# geometry problem: find the lengths of DB, AE, and DE

#### -Fred151-

##### New member
This one is from Geometry by Harold R. Jacobs, page 638 numbers 58 through 60.

http://img146.imageshack.us/img146/8895 ... lemkl4.png

Black and blue were part of the image in the book; red is my assumtions so far. I'm not sure if F is useful or not.

I'm supposed to find the lengths of DB, AE, and DE.

#### pka

##### Elite Member

What is the complete information set given with the problem?

Staff member

#### -Fred151-

##### New member
Look at the unedited image.

#### stapel

##### Super Moderator
Staff member
-Fred151- said:
Look at the unedited image.
Since the "unedited" image includes hand-drawn bits, it isn't likely the image from the book. Also, the image does not include any instructions; were it the actual exercise, you would have had no idea what you needed to do. So you must have been provided with something else.

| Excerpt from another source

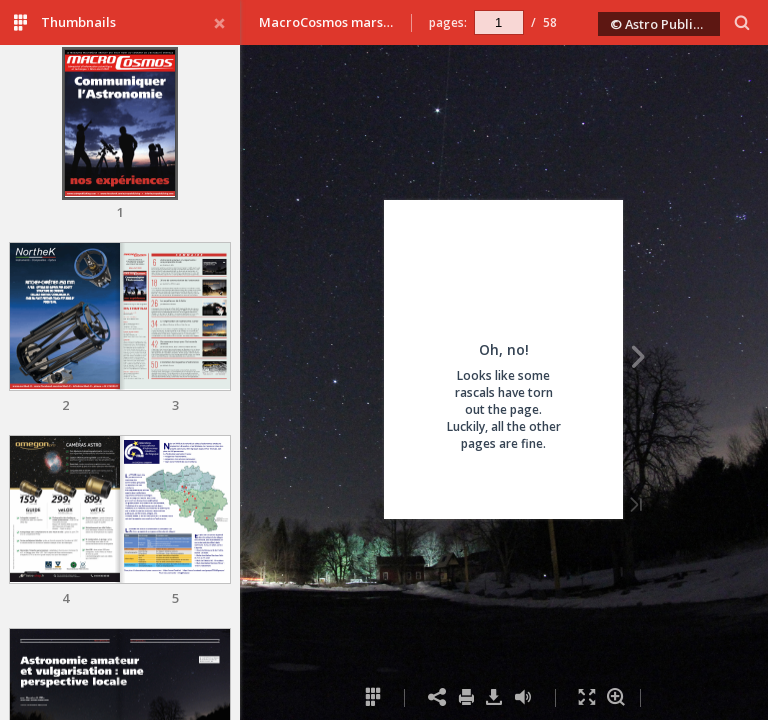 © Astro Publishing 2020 (665, 24)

Please reply with the full and complete text of the exercise as it was provided to you. Thank you.

Eliz.

#### -Fred151-

##### New member
Exact words:

"In [triangle]ABC, [fay]AD bisects [angle]CAB and [line]DA[is parallel to][line]CA; AC = 8, CK = 6, and AB = 12."

I have no scanner.

#### galactus

##### Super Moderator
Staff member
It would appear $$\displaystyle {\Delta}DBA$$ is isosceles. Ergo, DB=12.

#### Denis

##### Senior Member
Disagree galactus; DB = 9, AE = 4 4/5, DE = 4 4/5

Fred, add line DF parallel to AB, F on AC;
that gives you parallelogram AEDF, with all sides equal;
triangle CDF is similar to triangle ABC, so is triangle DBE;
from that, BC easily calculated to equal 15, then sides of AEDF to equal 4 4/5.

Draw your diagram more to scale: angle B = ~32, angle A = ~95;
then it'll be easier to "see" your way through the calculations...

#### galactus

##### Super Moderator
Staff member
Denis said:
Disagree galactus;
No!, I'm right!..... (I am putting my fingers in my ears and humming real loud) :lol: :wink: